An investment of $37,000 was made by a business club. The investment was split into three parts and lasted for one year. The first part of the investment earned 8% interest, the second 6%, and the the third 9%. Total interest from the investments was $3030. The interest from the first investment was 6 times the interest from the second. Find the amounts of the three parts of the investment.
amount invested at 8% --- x
amount invested at 6% --- y
amount invested at 9% ---- 37000-x-y
.08x + .06y + .09(37000-x-y) = 3030
times 100
8x + 6y + 9(37000-x-y) = 303000
-x - 3y = -30000
x + 3y = 30000 (#1)
also .08x = 6(.06)y
8x = 36y
2x = 9y
x = 9y/2 (#2)
sub into #1
9y/2 + 3y = 30000
times 2
9y + 6y = 60000
y = 4000
then x = 9(4000)/2 = 18000
and 37000-4000-18000 = 15000
$18000 at 8%
$4000 at 6%
$15000 at 9%
Got it before I saw this xD thanks
Let's assume the amount of money invested in the first part is 'x'.

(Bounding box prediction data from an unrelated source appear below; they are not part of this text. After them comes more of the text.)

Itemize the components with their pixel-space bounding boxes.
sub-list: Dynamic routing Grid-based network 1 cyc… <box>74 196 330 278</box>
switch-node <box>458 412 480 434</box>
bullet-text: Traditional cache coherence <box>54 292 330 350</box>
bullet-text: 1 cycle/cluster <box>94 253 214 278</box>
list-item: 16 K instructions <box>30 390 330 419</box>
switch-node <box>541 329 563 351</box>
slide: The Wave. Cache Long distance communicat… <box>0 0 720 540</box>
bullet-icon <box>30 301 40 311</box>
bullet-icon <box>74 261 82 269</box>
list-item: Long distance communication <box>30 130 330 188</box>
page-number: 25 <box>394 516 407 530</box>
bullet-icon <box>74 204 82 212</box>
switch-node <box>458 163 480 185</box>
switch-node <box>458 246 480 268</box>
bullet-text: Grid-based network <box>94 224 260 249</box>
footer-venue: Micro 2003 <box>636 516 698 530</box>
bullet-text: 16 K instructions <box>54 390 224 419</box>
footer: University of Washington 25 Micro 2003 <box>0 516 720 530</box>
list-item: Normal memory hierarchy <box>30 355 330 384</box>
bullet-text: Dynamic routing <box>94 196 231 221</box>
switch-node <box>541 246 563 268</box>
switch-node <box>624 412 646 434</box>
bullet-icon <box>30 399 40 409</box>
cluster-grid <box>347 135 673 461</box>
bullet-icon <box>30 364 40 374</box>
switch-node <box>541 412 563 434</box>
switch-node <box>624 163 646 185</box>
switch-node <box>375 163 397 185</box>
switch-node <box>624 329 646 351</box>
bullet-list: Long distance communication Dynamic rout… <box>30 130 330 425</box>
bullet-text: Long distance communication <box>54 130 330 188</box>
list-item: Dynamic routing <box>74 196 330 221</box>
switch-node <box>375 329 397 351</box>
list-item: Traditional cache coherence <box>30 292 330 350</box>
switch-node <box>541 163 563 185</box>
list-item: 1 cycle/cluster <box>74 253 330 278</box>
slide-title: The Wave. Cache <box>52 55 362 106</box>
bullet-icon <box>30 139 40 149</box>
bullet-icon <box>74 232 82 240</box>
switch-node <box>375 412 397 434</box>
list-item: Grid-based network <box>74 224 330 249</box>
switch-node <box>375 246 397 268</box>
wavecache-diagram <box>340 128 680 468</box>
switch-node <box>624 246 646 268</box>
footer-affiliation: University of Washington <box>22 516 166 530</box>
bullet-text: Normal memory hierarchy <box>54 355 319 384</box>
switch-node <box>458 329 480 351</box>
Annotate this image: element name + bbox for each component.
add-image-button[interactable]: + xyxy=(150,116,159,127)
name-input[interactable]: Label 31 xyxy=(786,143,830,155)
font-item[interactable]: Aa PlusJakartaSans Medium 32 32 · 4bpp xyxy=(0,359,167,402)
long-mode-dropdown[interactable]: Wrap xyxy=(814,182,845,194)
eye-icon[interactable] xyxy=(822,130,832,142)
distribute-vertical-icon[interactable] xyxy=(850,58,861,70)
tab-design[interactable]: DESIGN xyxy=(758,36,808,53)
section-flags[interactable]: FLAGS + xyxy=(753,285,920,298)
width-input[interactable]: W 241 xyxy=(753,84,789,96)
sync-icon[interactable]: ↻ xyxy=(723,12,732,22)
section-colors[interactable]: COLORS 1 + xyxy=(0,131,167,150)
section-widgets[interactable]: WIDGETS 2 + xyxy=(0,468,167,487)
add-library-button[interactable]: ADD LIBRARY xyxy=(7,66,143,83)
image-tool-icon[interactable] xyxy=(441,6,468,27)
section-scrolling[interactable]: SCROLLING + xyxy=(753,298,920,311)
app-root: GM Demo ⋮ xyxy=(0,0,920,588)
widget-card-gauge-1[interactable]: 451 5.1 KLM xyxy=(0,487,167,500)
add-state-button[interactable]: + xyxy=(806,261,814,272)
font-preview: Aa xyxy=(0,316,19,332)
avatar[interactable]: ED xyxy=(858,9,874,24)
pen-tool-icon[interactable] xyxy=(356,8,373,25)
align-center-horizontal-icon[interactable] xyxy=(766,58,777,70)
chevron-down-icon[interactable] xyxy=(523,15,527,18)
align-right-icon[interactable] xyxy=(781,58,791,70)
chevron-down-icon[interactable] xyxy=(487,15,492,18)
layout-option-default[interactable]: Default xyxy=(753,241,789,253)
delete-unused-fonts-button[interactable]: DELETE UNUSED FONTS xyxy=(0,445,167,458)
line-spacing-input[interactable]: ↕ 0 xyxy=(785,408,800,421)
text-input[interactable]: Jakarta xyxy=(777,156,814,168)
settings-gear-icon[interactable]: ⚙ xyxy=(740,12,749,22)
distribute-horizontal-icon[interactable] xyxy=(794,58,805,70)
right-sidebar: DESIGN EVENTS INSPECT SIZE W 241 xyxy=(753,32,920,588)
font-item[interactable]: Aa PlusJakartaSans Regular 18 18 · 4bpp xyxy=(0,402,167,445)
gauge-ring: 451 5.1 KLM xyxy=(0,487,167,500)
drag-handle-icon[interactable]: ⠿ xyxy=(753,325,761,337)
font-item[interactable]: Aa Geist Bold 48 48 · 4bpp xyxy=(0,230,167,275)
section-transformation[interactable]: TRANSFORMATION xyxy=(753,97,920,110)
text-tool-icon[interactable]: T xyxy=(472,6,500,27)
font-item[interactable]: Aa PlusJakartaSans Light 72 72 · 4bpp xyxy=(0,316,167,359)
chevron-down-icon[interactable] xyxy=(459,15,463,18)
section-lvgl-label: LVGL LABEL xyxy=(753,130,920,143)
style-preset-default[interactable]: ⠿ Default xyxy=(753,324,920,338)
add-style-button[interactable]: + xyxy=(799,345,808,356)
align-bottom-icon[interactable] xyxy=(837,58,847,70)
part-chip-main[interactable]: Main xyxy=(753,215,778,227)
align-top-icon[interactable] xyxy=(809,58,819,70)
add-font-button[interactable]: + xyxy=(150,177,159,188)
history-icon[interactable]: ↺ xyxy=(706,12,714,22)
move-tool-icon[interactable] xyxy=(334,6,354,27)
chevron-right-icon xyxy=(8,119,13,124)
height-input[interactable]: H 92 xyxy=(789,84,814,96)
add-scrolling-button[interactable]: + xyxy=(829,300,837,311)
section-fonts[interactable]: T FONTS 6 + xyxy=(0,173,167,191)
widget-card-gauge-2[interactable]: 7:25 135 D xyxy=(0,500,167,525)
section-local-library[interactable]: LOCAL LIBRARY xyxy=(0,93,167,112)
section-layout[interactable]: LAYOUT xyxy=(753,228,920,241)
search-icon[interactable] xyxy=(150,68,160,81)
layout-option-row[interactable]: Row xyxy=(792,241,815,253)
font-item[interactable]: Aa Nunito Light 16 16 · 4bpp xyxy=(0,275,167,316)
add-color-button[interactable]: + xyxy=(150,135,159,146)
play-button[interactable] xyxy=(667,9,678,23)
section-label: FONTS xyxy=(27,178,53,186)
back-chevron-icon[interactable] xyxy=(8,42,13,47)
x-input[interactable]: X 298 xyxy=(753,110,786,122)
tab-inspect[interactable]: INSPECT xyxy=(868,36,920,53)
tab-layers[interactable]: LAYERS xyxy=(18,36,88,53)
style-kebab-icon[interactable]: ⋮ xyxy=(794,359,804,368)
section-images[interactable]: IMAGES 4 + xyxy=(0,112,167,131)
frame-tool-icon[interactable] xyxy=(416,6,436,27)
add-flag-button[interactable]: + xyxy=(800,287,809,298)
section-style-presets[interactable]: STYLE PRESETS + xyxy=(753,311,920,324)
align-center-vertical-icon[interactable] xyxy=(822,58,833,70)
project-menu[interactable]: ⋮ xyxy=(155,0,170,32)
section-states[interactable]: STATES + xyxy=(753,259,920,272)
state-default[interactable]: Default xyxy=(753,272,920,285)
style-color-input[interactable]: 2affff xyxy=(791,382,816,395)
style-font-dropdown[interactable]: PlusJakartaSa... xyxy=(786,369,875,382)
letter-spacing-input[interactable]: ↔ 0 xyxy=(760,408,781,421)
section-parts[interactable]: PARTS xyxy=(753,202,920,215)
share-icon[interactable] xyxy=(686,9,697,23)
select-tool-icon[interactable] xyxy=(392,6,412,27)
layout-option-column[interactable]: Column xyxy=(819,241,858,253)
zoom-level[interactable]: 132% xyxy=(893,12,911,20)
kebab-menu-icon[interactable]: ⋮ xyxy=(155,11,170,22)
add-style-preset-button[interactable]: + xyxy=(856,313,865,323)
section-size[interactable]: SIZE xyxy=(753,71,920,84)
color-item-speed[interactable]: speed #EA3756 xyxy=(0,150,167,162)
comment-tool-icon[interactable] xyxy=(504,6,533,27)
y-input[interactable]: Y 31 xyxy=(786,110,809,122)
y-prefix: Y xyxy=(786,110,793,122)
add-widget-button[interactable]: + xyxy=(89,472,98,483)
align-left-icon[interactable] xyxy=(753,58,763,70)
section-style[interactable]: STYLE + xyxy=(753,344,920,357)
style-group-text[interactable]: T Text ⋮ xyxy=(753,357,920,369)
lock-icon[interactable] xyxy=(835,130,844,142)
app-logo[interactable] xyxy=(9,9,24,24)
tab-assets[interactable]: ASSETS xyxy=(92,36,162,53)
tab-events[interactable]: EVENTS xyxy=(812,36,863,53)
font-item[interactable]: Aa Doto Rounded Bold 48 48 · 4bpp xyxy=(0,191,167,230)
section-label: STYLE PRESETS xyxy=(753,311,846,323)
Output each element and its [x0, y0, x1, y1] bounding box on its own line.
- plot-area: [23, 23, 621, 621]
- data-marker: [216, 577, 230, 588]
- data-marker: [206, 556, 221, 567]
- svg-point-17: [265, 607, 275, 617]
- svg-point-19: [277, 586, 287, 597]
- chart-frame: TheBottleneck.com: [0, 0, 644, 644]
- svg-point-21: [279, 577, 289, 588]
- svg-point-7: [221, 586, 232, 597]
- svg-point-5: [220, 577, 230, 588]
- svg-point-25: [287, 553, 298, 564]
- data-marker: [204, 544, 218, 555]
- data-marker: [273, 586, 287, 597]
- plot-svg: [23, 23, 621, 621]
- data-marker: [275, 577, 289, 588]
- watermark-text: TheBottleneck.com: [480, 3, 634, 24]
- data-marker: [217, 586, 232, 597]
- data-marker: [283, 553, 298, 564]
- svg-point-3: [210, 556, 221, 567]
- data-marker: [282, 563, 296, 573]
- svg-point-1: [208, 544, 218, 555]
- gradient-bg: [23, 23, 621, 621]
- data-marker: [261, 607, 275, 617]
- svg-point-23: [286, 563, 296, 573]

Since the interest from the first investment was 6 times the interest from the second, the interest from the second investment is (1/6) * interest from the first investment.
Therefore, the interest from the second investment is (1/6) * (0.08 * x) = 0.0133 * x.
The interest from the third investment is the total interest minus the interest from the first and second investments:
3030 - (0.08 * x) - (0.0133 * x) = 0.09 * (37000 - x).
Simplifying this equation, we get:
3030 - 0.0933x = 3330 - 0.09x.
Rearranging terms, we have:
0.0033x = 300.
Dividing both sides by 0.0033, we find that:
x = 90909.09.
Therefore, the amount invested in the first part is approximately $90909.09.
The amount invested in the second part is (1 - 6) * interest from the first part:
37000 - 90909.09 = $46090.91.
The amount invested in the third part is the remaining amount:
37000 - 90909.09 - 46090.91 = $0.00.
Therefore, the amounts of the three parts of the investment are approximately $90909.09, $46090.91, and $0.00.
To solve this problem, we can set up a system of equations based on the given information.
Let's assume the first part of the investment is x dollars.
The second part of the investment will be y dollars.
And the third part will be z dollars.
Since the first part earned 8% interest, the interest from the first part would be (0.08x).
Similarly, the second part earned 6% interest, so the interest from the second part would be (0.06y).
The third part earned 9% interest, so the interest from the third part would be (0.09z).
According to the given information, the interest from the first part was 6 times the interest from the second part. This can be expressed as:
0.08x = 6 * (0.06y)
Simplifying this equation, we get:
0.08x = 0.36y
Now, we can use this equation along with the other given information to form a system of equations:
x + y + z = 37000 ----(1) (since the total investment was $37,000)
0.08x + 0.06y + 0.09z = 3030 ----(2) (since the total interest was $3,030)
0.08x = 0.36y ----(3) (given information)
We can solve this system of equations to find the values of x, y, and z, which represent the amounts of the three parts of the investment.
To solve the system of equations, we can use substitution or elimination method. Let's use the elimination method:
From equation (3), we can rewrite it as:
0.08x - 0.36y = 0 ----(4)
Now, we can eliminate the x variable from equations (2) and (4) by multiplying equation (4) by 0.06 and equation (2) by 100:
0.06 * (0.08x - 0.36y) = 0.06 * 0
0.48x - 2.16y = 0 ----(5)
100 * (0.08x + 0.06y + 0.09z) = 100 * 3030
8x + 6y + 9z = 303000 ----(6)
Multiply equation (1) by 8:
8x + 8y + 8z = 296000 ----(7)
Now, subtract equation (5) from equation (7) to eliminate the x variable:
(8x + 6y + 9z) - (0.48x - 2.16y) = 303000 - 0
7.52x + 8.16y + 9z = 303000
Now, we have two equations:
7.52x + 8.16y + 9z = 303000 ----(8)
x + y + z = 37000 ----(9)
We can solve these two equations using a calculator or advanced algebraic techniques to find the values of x, y, and z.